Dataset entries
[Start of Attachment]
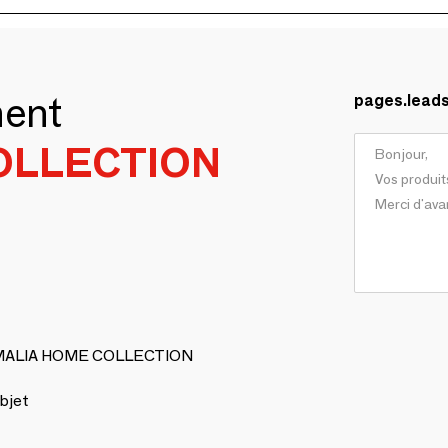
ment
pages.lead
OLLECTION
e AMALIA HOME COLLECTION
bjet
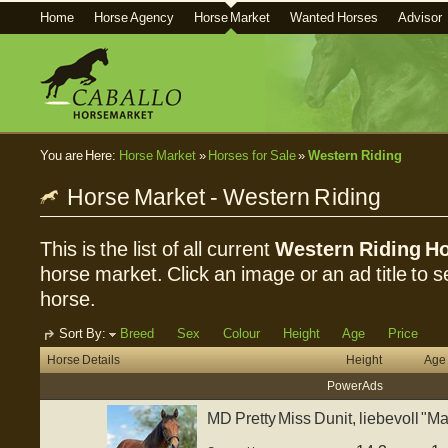
Home
Horse Agency
Horse Market
Wanted Horses
Advisor
You are Here:
Horse Market
»
Horses for Sale
»
Western Riding
Horse Market - Western Riding
This is the list of all current
Western Riding Ho
horse market. Click an image or an ad title to se
horse.
Sort By:
Breed
Sex
Colour
Height
Age
Price
Horse Details
Height
Age
Power Ads
MD Pretty Miss Dunit, liebevoll "Mar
[End of Attachment]
• _Task to carry out_: For this exercise, reproduce exactly each line from the one containing "Horses for Sale" through the last line of the data, and no others.

• _Your solution_:
Horses for Sale
»
Western Riding
Horse Market - Western Riding
This is the list of all current
Western Riding Ho
horse market. Click an image or an ad title to se
horse.
Sort By:
Breed
Sex
Colour
Height
Age
Price
Horse Details
Height
Age
Power Ads
MD Pretty Miss Dunit, liebevoll "Mar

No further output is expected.